Slocan Valley, BC – The federal government has decided to prosecute the company that spilled 33,000 litres of jet fuel into Lemon Creek during a firefighting operation in the summer of 2013.
“I can confirm that a decision regarding intervention has been made and the nature of that decision will be communicated at the next court date,” wrote federal prosecutor Todd Gerhart in an email to the Star. “That date has not yet been scheduled but is in the process of being arranged.”
He said he expects that initial court date to be within the next few weeks. The charges against Executive Flight Centre are for violating Fisheries Act provisions that prohibit polluting a stream.
The decision means that Slocan Valley resident Marilyn Burgoon can drop the private prosecution that she has been pursuing since the fall of 2014, because, she said, it appeared the federal government was not going to prosecute. Now she says she will be spared having to raise tens of thousand of dollars in legal fees.
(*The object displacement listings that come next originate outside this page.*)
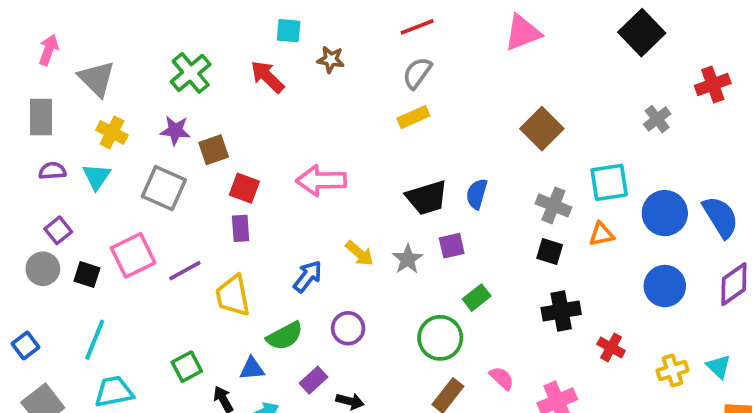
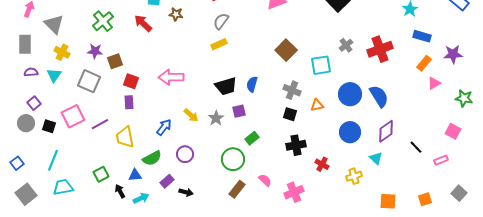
red cross: (713, 84) -> (380, 49), moved, size x1.4
cyan square: (609, 182) -> (321, 65), moved
cyan triangle: (719, 367) -> (376, 158), moved

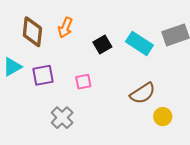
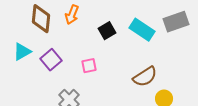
purple square: (43, 75) -> (51, 60), turned -30

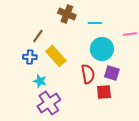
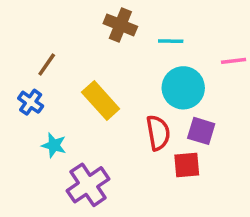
brown line: (38, 36) -> (47, 64), moved
blue cross: (30, 57) -> (31, 102), moved, turned 32
cyan star: (40, 81) -> (54, 145), moved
But from Burgoon’s perspective there is a possible downside. She says that on the rare occasions that the government does take over a private prosecution, they sometimes simply drop the charges.
“But I am optimistic, with the new government, that they will not stay the charges and will proceed with the prosecution,” she told the Star. “A new government with a new fisheries minister and a new attorney general (and both are First Nations people), this gives me encouragement because First Nations understand fisheries.”